Factors to Consider When Choosing Tech Stack for Mobile App Development

Now that we have a clear picture of different mobile app development tech stack, let’s figure out which factors you should consider when choosing the right tech stack for your mobile app development.

  • General Requirements for the app

There are literally hundreds of apps that cover every single sphere but before you create your own app idea be sure to set up all the objectives. Choose the right platform for your app and then figure out what specific features does this app need.

  • Type of the app

When you know the main advantages of hybrid, native, and web apps, it can be hard to choose which is best for your project. Depending on where the app will mainly be used (either business or entertainment), choosing a type that maximizes user experience may lead to greater success for your product.

  • Target Audience

If your target audience has high requirements with regards to speed, security, offline functionality and more than likely won’t notice HTML/CSS limitations due to being professionals and using a specific app for years, then native is the best option.

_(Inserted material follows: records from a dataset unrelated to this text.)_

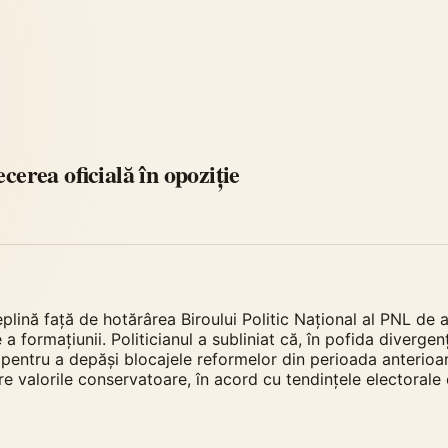
erea oficială în opoziție
nă față de hotărârea Biroului Politic Național al PNL de a 
a formațiunii. Politicianul a subliniat că, în pofida diverge
entru a depăși blocajele reformelor din perioada anterioar
re valorile conservatoare, în acord cu tendințele electorale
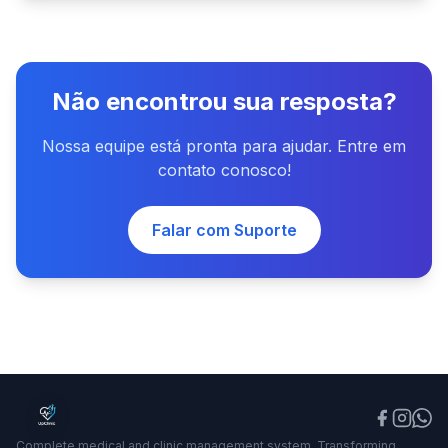
Não encontrou sua resposta?
Nossa equipe está pronta para ajudar. Entre em
contato conosco!
Falar com Suporte
Complete medical and clinic management system. Transforming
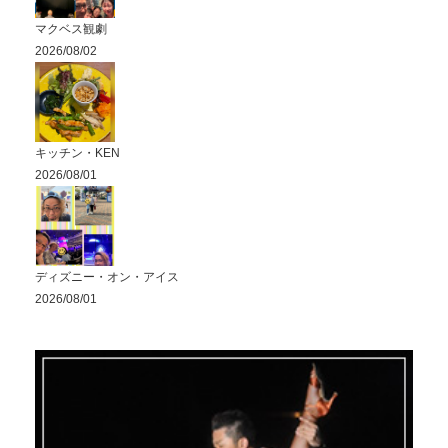
マクベス観劇
2026/08/02
キッチン・KEN
2026/08/01
ディズニー・オン・アイス
2026/08/01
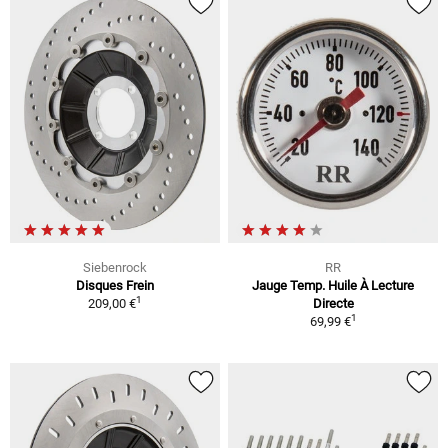
Siebenrock
RR
Disques Frein
Jauge Temp. Huile À Lecture
1
209,00 €
Directe
1
69,99 €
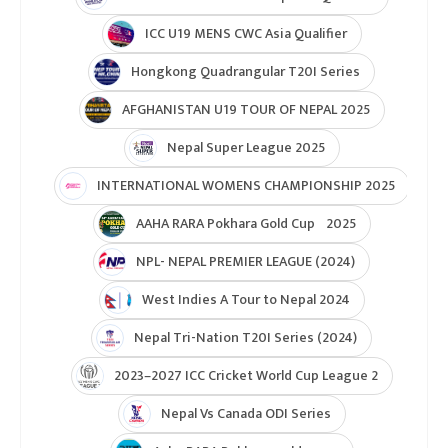
ICC U19 MENS CWC Asia Qualifier
Hongkong Quadrangular T20I Series
AFGHANISTAN U19 TOUR OF NEPAL 2025
Nepal Super League 2025
INTERNATIONAL WOMENS CHAMPIONSHIP 2025
AAHA RARA Pokhara Gold Cup 2025
NPL- NEPAL PREMIER LEAGUE (2024)
West Indies A Tour to Nepal 2024
Nepal Tri-Nation T20I Series (2024)
2023–2027 ICC Cricket World Cup League 2
Nepal Vs Canada ODI Series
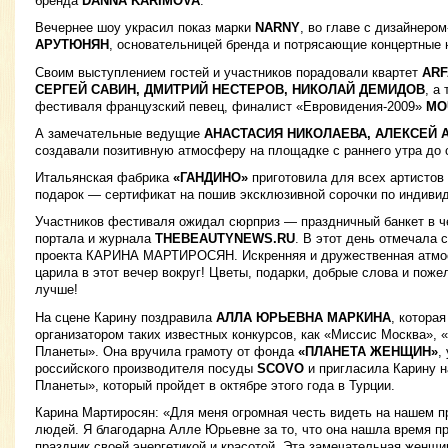
бренда
DANNA KARIMOVA
.
Вечернее шоу украсил показ марки
NARNY
, во главе с дизайнер
АРУТЮНЯН
, основательницей бренда и потрясающие концертные 
Своим выступлением гостей и участников порадовали квартет
AR
СЕРГЕЙ САВИН, ДМИТРИЙ НЕСТЕРОВ, НИКОЛАЙ ДЕМИДОВ
, а
фестиваля французский певец, финалист «Евровидения-2009»
MO
А замечательные ведущие
АНАСТАСИЯ НИКОЛАЕВА, АЛЕКСЕЙ 
создавали позитивную атмосферу на площадке с раннего утра до 
Итальянская фабрика
«ГАНДИНО»
приготовила для всех артистов
подарок — сертификат на пошив эксклюзивной сорочки по индиви
Участников фестиваля ожидал сюрприз — праздничный банкет в ч
портала и журнала
THEBEAUTYNEWS.RU
. В этот день отмечала 
проекта КАРИНА МАРТИРОСЯН. Искренняя и дружественная атмос
царила в этот вечер вокруг! Цветы, подарки, добрые слова и пож
лучше!
На сцене Карину поздравила
АЛЛА ЮРЬЕВНА МАРКИНА
, котора
организатором таких известных конкурсов, как «Миссис Москва»,
Планеты». Она вручила грамоту от фонда
«ПЛАНЕТА ЖЕНЩИН»
,
российского производителя посуды
SCOVO
и пригласила Карину н
Планеты», который пройдет в октябре этого года в Турции.
Карина Мартиросян: «Для меня огромная честь видеть на нашем п
людей. Я благодарна Алле Юрьевне за то, что она нашла время пр
праздник своей энергетикой и красотой. Эта замечательная женщи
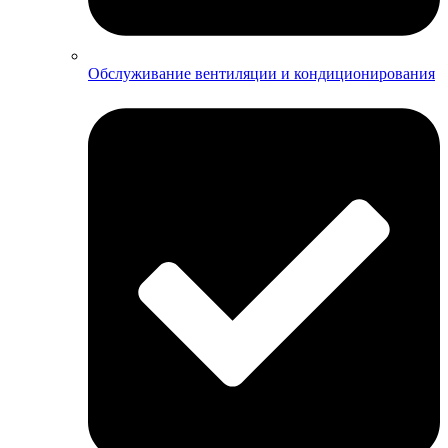
Обслуживание вентиляции и кондиционирования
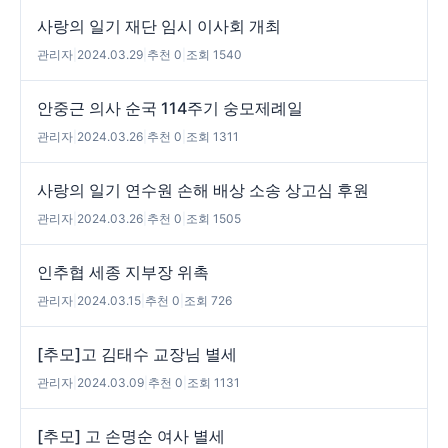
사랑의 일기 재단 임시 이사회 개최
관리자
|
2024.03.29
|
추천 0
|
조회 1540
안중근 의사 순국 114주기 숭모제례일
관리자
|
2024.03.26
|
추천 0
|
조회 1311
사랑의 일기 연수원 손해 배상 소송 상고심 후원
관리자
|
2024.03.26
|
추천 0
|
조회 1505
인추협 세종 지부장 위촉
관리자
|
2024.03.15
|
추천 0
|
조회 726
[추모]고 김태수 교장님 별세
관리자
|
2024.03.09
|
추천 0
|
조회 1131
[추모] 고 손명순 여사 별세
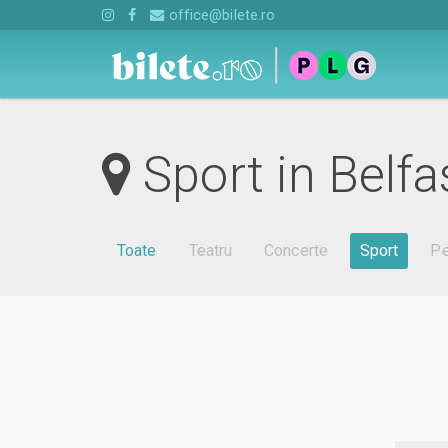
office@bilete.ro
Sport in Belfa
Toate
Teatru
Concerte
Sport
Pe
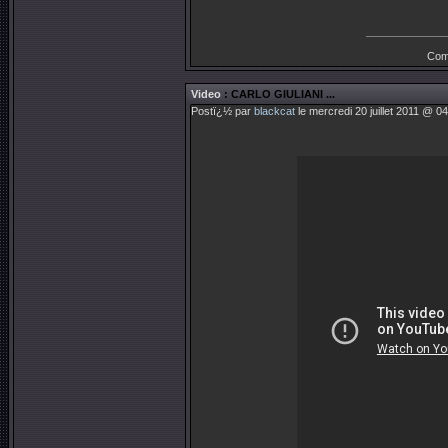
Com
Video
: CARLO GIULIANI ...
Postï¿½ par
blackcat
le mercredi 20 juillet 2011 @ 0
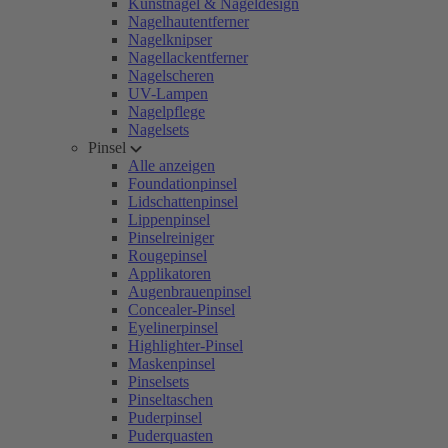
Kunstnägel & Nageldesign
Nagelhautentferner
Nagelknipser
Nagellackentferner
Nagelscheren
UV-Lampen
Nagelpflege
Nagelsets
Pinsel
Alle anzeigen
Foundationpinsel
Lidschattenpinsel
Lippenpinsel
Pinselreiniger
Rougepinsel
Applikatoren
Augenbrauenpinsel
Concealer-Pinsel
Eyelinerpinsel
Highlighter-Pinsel
Maskenpinsel
Pinselsets
Pinseltaschen
Puderpinsel
Puderquasten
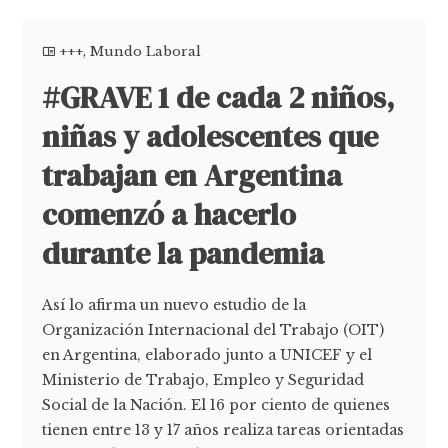
+++
,
Mundo Laboral
#GRAVE 1 de cada 2 niños,
niñas y adolescentes que
trabajan en Argentina
comenzó a hacerlo
durante la pandemia
Así lo afirma un nuevo estudio de la
Organización Internacional del Trabajo (OIT)
en Argentina, elaborado junto a UNICEF y el
Ministerio de Trabajo, Empleo y Seguridad
Social de la Nación. El 16 por ciento de quienes
tienen entre 13 y 17 años realiza tareas orientadas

  • Budget for this project

This is a huge factor in deciding which mobile app development tech stack to use. If you’re on a tight budget, using hybrid or web app development may be better for your needs as it would take less time and money compared to native apps though some developers might say that this could lead to issues with performance rates.

  • User base

How many users will need access to the app? Web Apps are more affordable than both Native and Hybrid App Development because all they require is an internet browser like Safari or Firefox so businesses don’t have to purchase any new devices but there’s limited functionality since interactivity is only possible through HTML/CSS coding whereas Native Apps can do much more by taking advantage of features built-in iOS (like its camera) without requiring third-party plugins and Hybrid Apps can be built for multiple platforms without sharing the same codebase.

Wrapping Up

The best tech stack for mobile app development depends on a number of factors that can’t be summarized in one answer. Be sure to consider what the needs are, the type of app you’re building, and your target audience so you’ll have an idea of the right tech stack for your mobile app development!